Hunger and undernourishment severely impact children under five, the worst implications being wasting and stunting. This culminates in high mortality rates and is still challenging many communities. Around 13 million children in the United States live in “food insecure” homes and over 34 million or 10.5% of all American people in the US live in poverty, according to 2019 data from the U.S. Census Bureau. 12 million of those were children. This number is shockingly high for a country of such enormous wealth. This may sound mild, but it means that those households don’t have enough food for every family member to lead a healthy life.

There are many complex and interconnected factors such as poverty, unemployment, food waste, poor infrastructure, unstable markets, climate change, war and conflicts, Nutritional quality, and discrimination that become a cause of hunger both in the United States and abroad despite enough food production.

Globally, hunger spins off into an inescapable trap. People and their families end up facing food insecurity, including lesser access to food or means to provide. With lower food quality and increased stress, individuals can end up losing productivity or being a positive contributor in society, and may be more susceptible to malnutrition and illnesses. This increases medical costs, poor health leads to less employability. Poverty levels rise, financial strain continues as a whole in society making food more hard to obtain and food insecurity continuously rise.
This transcends borders as countries and their import and export needs face challenges when society, and ultimately the country, face the impact of this spin-off.
Hunger can trap many people in a cycle of poverty and food insecurity in many ways. If not dealt with, hunger burdens every age for a lifetime, and the effects are passed on to the next generation, which can become trapped in the hunger cycle as well.
Health problems and illnesses keep children out of school, who turn into adults with less Education, reduced ability to work and income opportunities. Health issues especially during pregnancies lead to undernourished children- starting the cycle again, with children facing poor nutrition having their physical and mental development affected.
Taking on the challenge of world hunger is a critical task because after good decline, the numbers recently started climbing.

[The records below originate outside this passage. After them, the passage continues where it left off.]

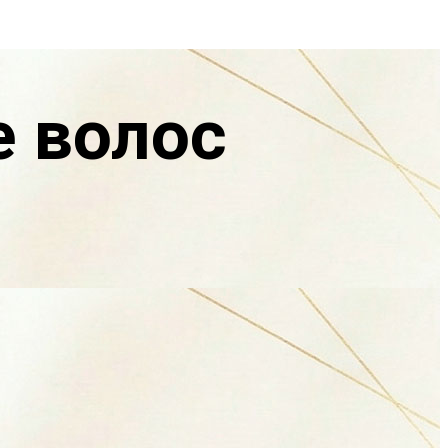
 волос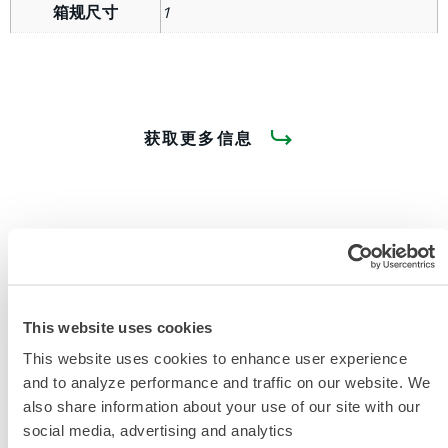
箱规尺寸
1
获取更多信息
产品资料
This website uses cookies
This website uses cookies to enhance user experience
野外战斗服
and to analyze performance and traffic on our website. We
also share information about your use of our site with our
供一线响应人员使用的防护战斗服
social media, advertising and analytics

Globally, close to 811 million people sleep hungry and there are emergency levels of hungry for about 50 million people
Hunger and its impact on the diets of millions with deficiencies nutrition, vitamins and minerals affect the future of communities and entire countries.
Despite enough food produced to for everyone on earth, the UN had to create a goal of a world with zero hunger, in the 2030 Agenda for Sustainable Development. The multitude of complexities is multifaceted.

Demographic Trends

Mounting population and food demands is affected by old production technology and disintegrated community systems to manage requirements for food and reproductive health.

Industrial agriculture

With subsistence farming being displaced, Industrial agriculture affects hunger in developing countries. Farmers managing basic food needs face challenges to find support or opportunities to obtain what they produced for themselves.

A grim number: at the current rate, an additional 2 billion people are expected to face global hunger problems by 2050. Increasing agricultural productivity and sustainable food production are crucial to help change these numbers.

Social inequality

Unfortunately, people with the least social, political or economic power are liable to face hunger or malnutrition. This happens everywhere, in low-income countries, or in marginalized communities in high-income countries.

Education systems

The impact of hunger on education systems is widely underreported.

  •  An estimated 150 million children stay behind in receiving adequate nutrition because of food and hunger, resulting in malnutrition, stunting and disease. Infant mortality requires any efforts to be channeled well.

  • Severe malnourishment, to the extent of impacting brain development, is possibly equivalent to the loss of four years of schooling. An estimated 155 million children under the age of five are stunted. Stunting, or impaired growth and development that children experience from poor nutrition and food poverty, impact a child’s cognitive abilities and their performance in school. Astonishingly, stunted children are approximately 20%  less likely to read by age eight.

Policy Changes

Policy changes can cause farmers and their families to be displaced, leaving arable and fertile land to not be put in productive use, which is detrimental to poverty and hunger.

The Gender Inequality Cycle

While the majority of food producers are females, and also usually primary caregivers for children, gender inequality results in unequal distribution of food as well, meaning girls have less access to food; so women who have suffered from malnutrition as children also give birth to malnourished babies, aggravating the problem. Aid organizations call attention to helping mothers with information and training.